Proudly serving the Internets since 1999

Siege Release: 4.0.0

Good news, JoeDoggers. Siege 4.0.0 is finally out of beta.

While this release contains exciting new features, it’s built upon a major architectural overhaul. For most of you, these changes will go unnoticed but they will certainly make things better for Your JoeDog.

Did you ever look at code you wrote fifteen years ago and wretch? Large portions of this program invoked that reaction. Siege was originally written in 1999 and as such it contained large portions of code that were styled like we coded back in 1999, i.e., suckishly.

Your JoeDog still prefers C to C++ but that doesn’t mean he’s averse to object oriented design. In fact, he loves himself some objects. Just because you code in C doesn’t mean you can’t enjoy the benefits of OO design. Afterall, what is an object other than a thing that references itself? With Siege-4.0.0 nearly all code modules were reworked as objects. This makes debugging so much simpler which gives Your JoeDog a happy.

Who cares? What about the features?

  1. HTML Parser — The most significant new feature is page parsing. When siege makes a request, it will download the page and parse it for elements like style sheets, javascripts, images, etc. It will then make ensuing requests for all those items.
  2. Cookie Persistence — It persists cookies according to directives set by the server. They are stored in $HOME/.siege/cookies.txt on a thread by thread basis.
  3. Color Output — Or more importantly, non-color output. Siege 4.0.0 allows you to turn off color output using ‘color = off’ in your siege.conf file.
  4. Cache Support — Siege has always had some cache support, but this version is more compliant with RFC 2616. See the documentation for more information.

[SIEGE: Release 4.0.0]



Test Connectivity To An AJP Server With AJPing

Your JoeDog is pleased to announce a new utility for your fun and games. This is a full-featured version of a perl script we wrote and which is now implemented in C. Introducing AJPing.

This program began life as a snippet which should pave the way for Apache JServ Protocol (AJP) support for siege.
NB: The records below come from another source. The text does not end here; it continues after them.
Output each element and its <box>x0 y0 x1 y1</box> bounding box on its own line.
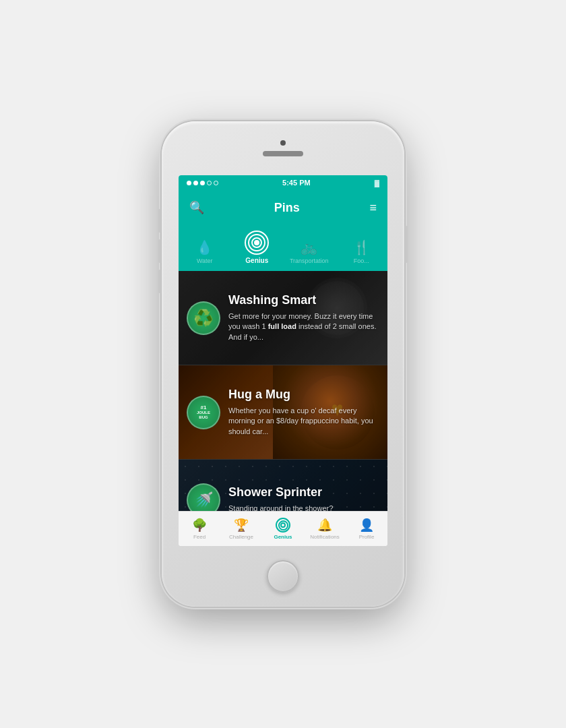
signal-dot-1 <box>187 181 191 185</box>
search-icon[interactable]: 🔍 <box>189 200 204 215</box>
card-1-badge: ♻️ <box>187 301 220 335</box>
camera-dot <box>280 140 286 146</box>
category-bar: 💧 Water Genius 🚲 Transportation <box>179 225 387 271</box>
shower-icon: 🚿 <box>195 491 213 509</box>
card-3-content: 🚿 Shower Sprinter Standing around in the… <box>179 460 387 511</box>
card-1-desc: Get more for your money. Buzz it every t… <box>228 311 379 342</box>
signal-dot-4 <box>207 181 212 185</box>
card-3-title: Shower Sprinter <box>228 485 379 499</box>
recycling-icon: ♻️ <box>193 309 214 328</box>
scene: 5:45 PM ▓ 🔍 Pins ≡ 💧 Water <box>0 0 566 728</box>
nav-genius[interactable]: Genius <box>262 518 304 540</box>
card-3-desc: Standing around in the shower? <box>228 504 379 511</box>
nav-profile[interactable]: 👤 Profile <box>346 518 387 540</box>
water-label: Water <box>197 257 213 264</box>
notifications-icon: 🔔 <box>317 518 332 533</box>
card-hug-mug[interactable]: ♥ #1 JOULE BUG <box>179 365 387 460</box>
genius-tab-label: Genius <box>245 257 268 264</box>
category-transportation[interactable]: 🚲 Transportation <box>283 239 336 268</box>
signal-dot-2 <box>193 181 198 185</box>
card-3-text: Shower Sprinter Standing around in the s… <box>228 485 379 511</box>
speaker-grille <box>263 151 303 156</box>
transportation-icon: 🚲 <box>301 239 317 255</box>
challenge-label: Challenge <box>229 534 253 540</box>
card-1-text: Washing Smart Get more for your money. B… <box>228 293 379 342</box>
food-label: Foo... <box>354 257 369 264</box>
card-shower-sprinter[interactable]: 🚿 Shower Sprinter Standing around in the… <box>179 460 387 511</box>
card-2-text: Hug a Mug Whether you have a cup o' deca… <box>228 388 379 437</box>
category-water[interactable]: 💧 Water <box>179 239 231 268</box>
phone-bottom <box>162 546 404 607</box>
home-button[interactable] <box>267 560 299 593</box>
food-icon: 🍴 <box>353 239 370 255</box>
category-genius[interactable]: Genius <box>231 231 284 268</box>
profile-label: Profile <box>359 534 375 540</box>
signal-dot-5 <box>214 181 218 185</box>
transportation-label: Transportation <box>290 257 329 264</box>
profile-icon: 👤 <box>359 518 374 533</box>
card-2-title: Hug a Mug <box>228 388 379 402</box>
card-3-badge: 🚿 <box>187 483 220 512</box>
menu-icon[interactable]: ≡ <box>369 201 377 215</box>
status-time: 5:45 PM <box>282 179 311 187</box>
card-2-badge: #1 JOULE BUG <box>187 396 220 429</box>
signal-indicators <box>187 181 218 185</box>
signal-dot-3 <box>200 181 205 185</box>
card-washing-smart[interactable]: ♻️ Washing Smart Get more for your money… <box>179 271 387 365</box>
battery-indicator: ▓ <box>375 179 379 187</box>
nav-challenge[interactable]: 🏆 Challenge <box>220 518 262 540</box>
battery-icon: ▓ <box>375 179 379 187</box>
notifications-label: Notifications <box>310 534 340 540</box>
nav-notifications[interactable]: 🔔 Notifications <box>304 518 346 540</box>
card-2-desc: Whether you have a cup o' decaf every mo… <box>228 406 379 437</box>
header-title: Pins <box>274 201 300 215</box>
feed-icon: 🌳 <box>192 518 207 533</box>
phone-top <box>162 121 404 175</box>
category-food[interactable]: 🍴 Foo... <box>336 239 388 268</box>
genius-nav-label: Genius <box>274 534 292 540</box>
card-1-title: Washing Smart <box>228 293 379 307</box>
app-header: 🔍 Pins ≡ <box>179 190 387 225</box>
challenge-icon: 🏆 <box>234 518 249 533</box>
nav-feed[interactable]: 🌳 Feed <box>179 518 220 540</box>
water-icon: 💧 <box>196 239 213 255</box>
content-area: ♻️ Washing Smart Get more for your money… <box>179 271 387 511</box>
phone-shell: 5:45 PM ▓ 🔍 Pins ≡ 💧 Water <box>162 121 404 607</box>
bottom-nav: 🌳 Feed 🏆 Challenge Genius 🔔 <box>179 511 387 546</box>
feed-label: Feed <box>193 534 206 540</box>
card-2-content: #1 JOULE BUG Hug a Mug Whether you have … <box>179 365 387 459</box>
status-bar: 5:45 PM ▓ <box>179 175 387 190</box>
card-1-content: ♻️ Washing Smart Get more for your money… <box>179 271 387 365</box>
phone-screen: 5:45 PM ▓ 🔍 Pins ≡ 💧 Water <box>179 175 387 546</box>
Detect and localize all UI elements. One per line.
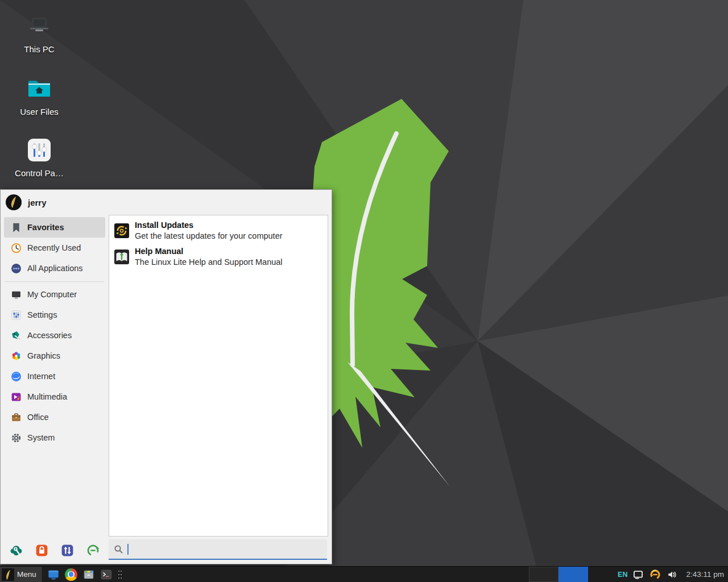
desktop-icon-this-pc[interactable]: This PC [5,13,74,54]
list-item-subtitle: Get the latest updates for your computer [135,231,283,242]
help-manual-icon [114,249,130,265]
workspace-1[interactable] [529,567,559,582]
list-item-subtitle: The Linux Lite Help and Support Manual [135,257,283,268]
sidebar-item-label: Recently Used [27,243,81,252]
menu-sidebar: Favorites Recently Used All Applications [1,216,109,564]
menu-search-input[interactable] [129,539,328,559]
sidebar-item-graphics[interactable]: Graphics [4,346,105,366]
sidebar-item-label: My Computer [27,290,77,299]
multimedia-icon [10,391,22,403]
list-item-title: Install Updates [135,220,283,231]
display-icon[interactable] [632,569,644,580]
list-item-install-updates[interactable]: Install Updates Get the latest updates f… [110,218,326,244]
sidebar-item-settings[interactable]: Settings [4,305,105,325]
sidebar-item-accessories[interactable]: Accessories [4,325,105,346]
menu-header: jerry [1,190,332,215]
sidebar-item-label: System [27,433,55,442]
computer-icon [10,289,22,301]
workspace-2-active[interactable] [559,567,588,582]
whisker-menu: jerry Favorites Recently Used All Applic… [0,189,332,564]
menu-username: jerry [28,198,47,207]
switch-user-icon[interactable] [60,543,75,558]
sidebar-item-favorites[interactable]: Favorites [4,217,105,238]
desktop-icon-label: User Files [20,107,59,117]
settings-manager-icon[interactable] [9,543,23,558]
gear-icon [10,432,22,444]
desktop-icon-label: This PC [24,44,54,54]
taskbar-menu-label: Menu [17,570,36,579]
briefcase-icon [10,411,22,423]
volume-icon[interactable] [667,569,678,580]
keyboard-layout-indicator[interactable]: EN [618,571,627,579]
sidebar-item-label: Settings [27,310,57,319]
apps-dots-icon [10,263,22,275]
desktop-icon-user-files[interactable]: User Files [5,75,74,117]
install-updates-icon [114,223,130,239]
sidebar-item-all-applications[interactable]: All Applications [4,258,105,278]
internet-globe-icon [10,371,22,383]
logout-icon[interactable] [86,543,100,558]
linux-lite-feather-icon [2,568,14,581]
clock[interactable]: 2:43:11 pm [686,570,724,579]
sidebar-item-multimedia[interactable]: Multimedia [4,386,105,407]
list-item-title: Help Manual [135,246,283,257]
search-icon [114,544,123,554]
sidebar-item-label: Favorites [27,223,64,232]
accessories-icon [10,330,22,342]
graphics-pinwheel-icon [10,350,22,362]
desktop-icon-label: Control Pa… [15,168,64,178]
settings-sliders-icon [10,309,22,321]
workspace-switcher [529,567,588,582]
user-avatar[interactable] [5,194,22,211]
terminal-icon[interactable] [100,568,113,581]
menu-search-box[interactable] [109,539,327,560]
sidebar-separator [5,281,104,282]
desktop-icon-control-panel[interactable]: Control Pa… [5,136,74,178]
updates-refresh-icon[interactable] [649,568,661,581]
file-cabinet-icon[interactable] [82,568,95,581]
system-tray: EN 2:43:11 pm [618,568,728,581]
clock-icon [10,242,22,254]
menu-action-buttons [9,543,100,558]
sidebar-item-label: Accessories [27,331,72,340]
sidebar-item-label: Office [27,413,49,422]
taskbar: Menu EN [0,566,728,582]
sidebar-item-system[interactable]: System [4,427,105,448]
lock-screen-icon[interactable] [35,543,49,558]
sidebar-item-label: All Applications [27,264,83,273]
panel-grip-handle[interactable] [118,569,124,580]
taskbar-menu-button[interactable]: Menu [0,567,42,582]
sidebar-item-my-computer[interactable]: My Computer [4,284,105,305]
sidebar-item-label: Multimedia [27,392,67,401]
sidebar-item-recently-used[interactable]: Recently Used [4,238,105,258]
bookmark-icon [10,222,22,234]
sidebar-item-internet[interactable]: Internet [4,366,105,386]
sidebar-item-office[interactable]: Office [4,407,105,427]
sidebar-item-label: Graphics [27,351,60,360]
sidebar-item-label: Internet [27,372,55,381]
desktop: This PC User Files Control Pa… [0,0,728,582]
sliders-icon [26,136,53,164]
home-folder-icon [26,75,53,102]
menu-favorites-list: Install Updates Get the latest updates f… [109,215,328,537]
desktop-window-icon[interactable] [47,568,60,581]
laptop-icon [26,13,53,40]
list-item-help-manual[interactable]: Help Manual The Linux Lite Help and Supp… [110,244,326,270]
chrome-icon[interactable] [65,568,77,581]
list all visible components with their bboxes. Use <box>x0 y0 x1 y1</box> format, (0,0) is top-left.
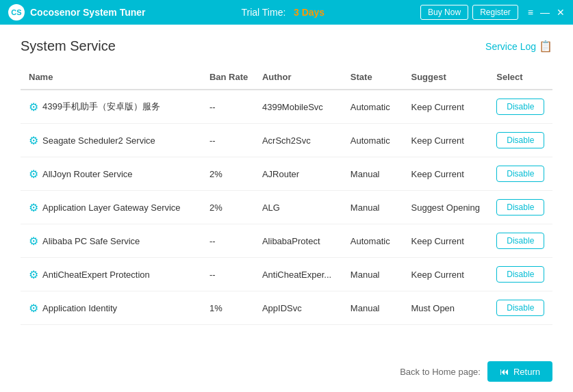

Since it’s very useful for checking connectivity and/or measuring the health of a servlet engine, we decided to release it as a fully functional utility.

AJPing supports both IPv4 (default) and IPv6. You can invoke the latter with a command line switch. Let’s take a look at this puppy in action, mmmkay?


Bully $ ajping -i6 -r5 ajp://ip6-localhost:8009/
--- ajping v1.0.1 to ip6-localhost:8009 ---
5 bytes from ip6-localhost (::1): seq=1 time=979 ms
5 bytes from ip6-localhost (::1): seq=2 time=257 ms
5 bytes from ip6-localhost (::1): seq=3 time=199 ms
5 bytes from ip6-localhost (::1): seq=4 time=235 ms
5 bytes from ip6-localhost (::1): seq=5 time=239 ms

--- ip6-localhost:8009 ajping statistics ---
5 packets sent, 5 received, 0% packet loss, time: 1909 ms
rtt min/avg/max = 199/381/979 ms

The first thing you’ll notice is the output looks a lot like ping. That was by design. AJPing sends and receives 5 byte packets and measures the round trip time in milliseconds. When the run is complete, it summarizes the transaction stats in the statistics section of the output.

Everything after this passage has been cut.